According to a transcript of the lecture on the Vatican Web site, Benedict said Manuel explained in some detail “the reasons why spreading the faith through violence is something unreasonable. Violence is incompatible with the nature of God and the nature of the soul.”

Benedict did not explicitly endorse or repudiate Manuel’s views. But he repeatedly returned to the emperor’s comments on Islam, noting that Manuel was also quoted in the book as saying: “God is not pleased by blood — and not acting reasonably is contrary to God’s nature. Faith is born of the soul, not the body. Whoever would lead someone to faith needs the ability to speak well and to reason properly, without violence and threats.”

Vatican City State flagClearly looking back to the cartoon crisis, the Los Angeles Times story said:

It is not yet clear if reaction to the pope’s comments will snowball into something more violent, as was the case when a Danish newspaper published cartoons last year satirizing Muhammad. Deadly riots erupted across the Muslim world.

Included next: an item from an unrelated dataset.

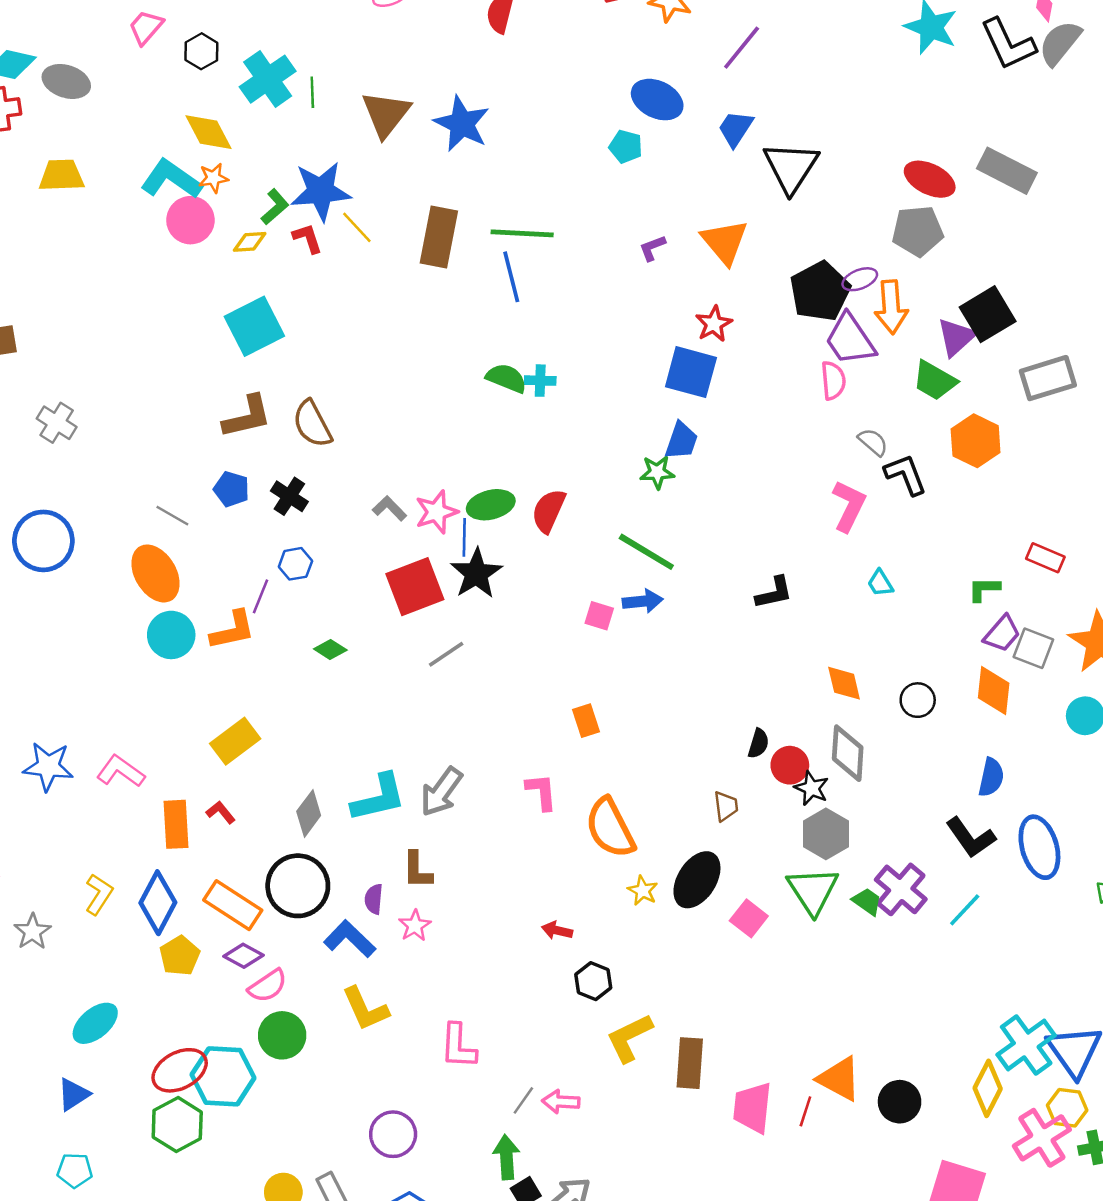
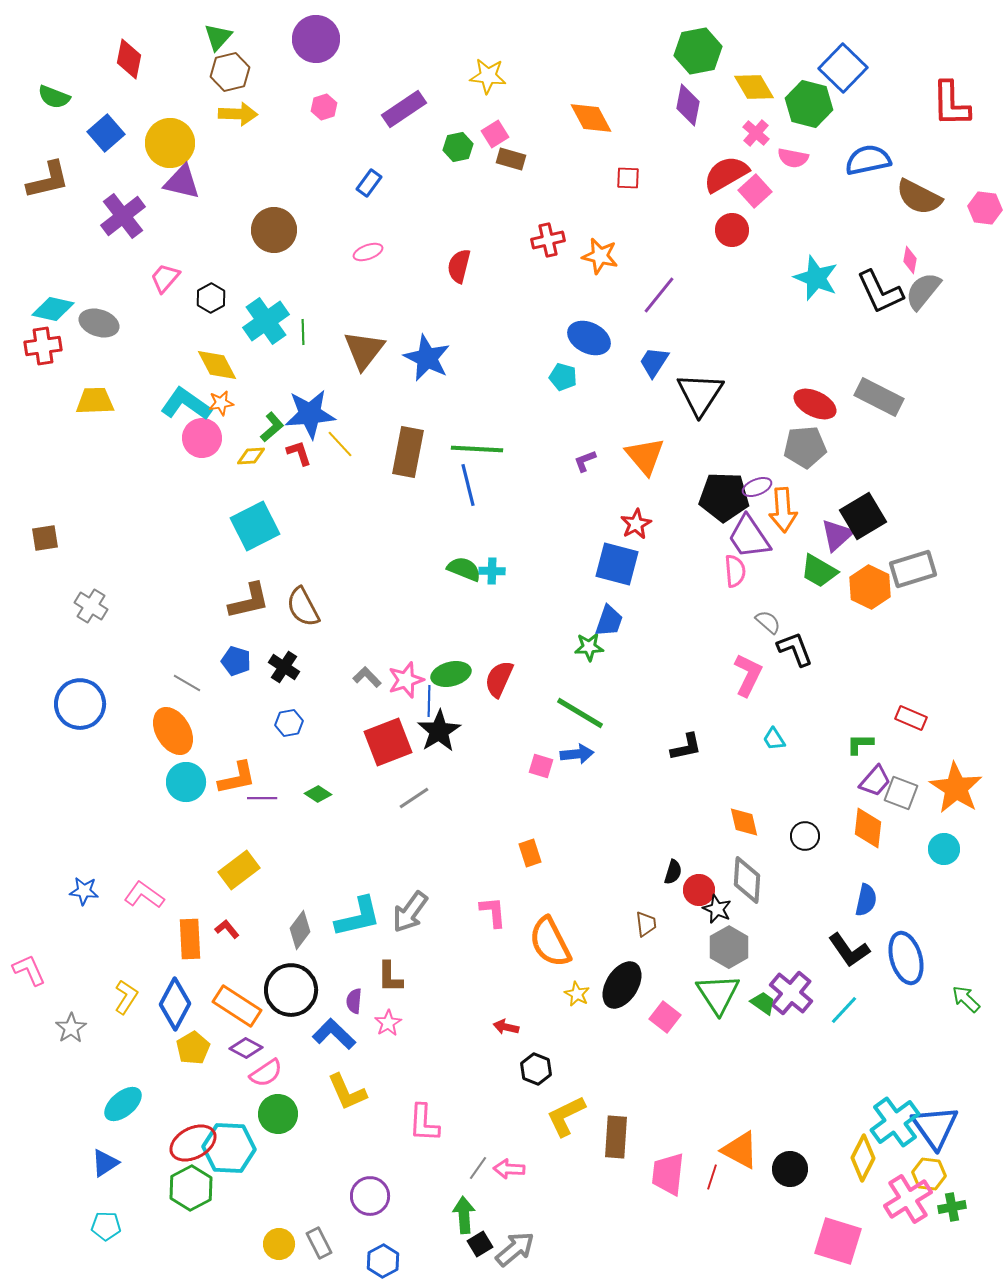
black pentagon: (820, 291) -> (724, 497), turned 30
orange hexagon: (976, 441) -> (870, 587), moved
purple line: (260, 596) -> (262, 798), moved, turned 68
blue star: (48, 766) -> (84, 891), size x0.7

The pope, by contrast, is a world religious leader whose comments come in a broader context that also advocates tolerance and cultural dialogue. Rhetorically, though, the fury was spreading. … In Kuwait, a high-ranking Islamist official, Haken Mutairi, called on all Arab and Muslim states to recall their ambassadors from the Holy See and expel any Vatican diplomats “until the pope says he is sorry for the wrong done to the prophet and to Islam, which preaches peace, tolerance, justice and equality,” Agence France-Presse reported.

I guess you could state the big doctrinal question this way: Will Pope Benedict XVI be willing to kiss the Koran? Or, will he insist that he has the right to air his own views about the contents of Islam and its relationship to Christianity and other religions?

How many legions does the pope have? Good question. And will any governments in the postmodern West rally to his support — perhaps the United States or the European Union — should he decide to stand firm? What if the street reactions to his remarks, ironically, turn violent?

In terms of news coverage this may be the quiet day. It all depends on what happens (a) in the demontrations and (b) in the private debates between the traditionalists and modernists inside the Vatican.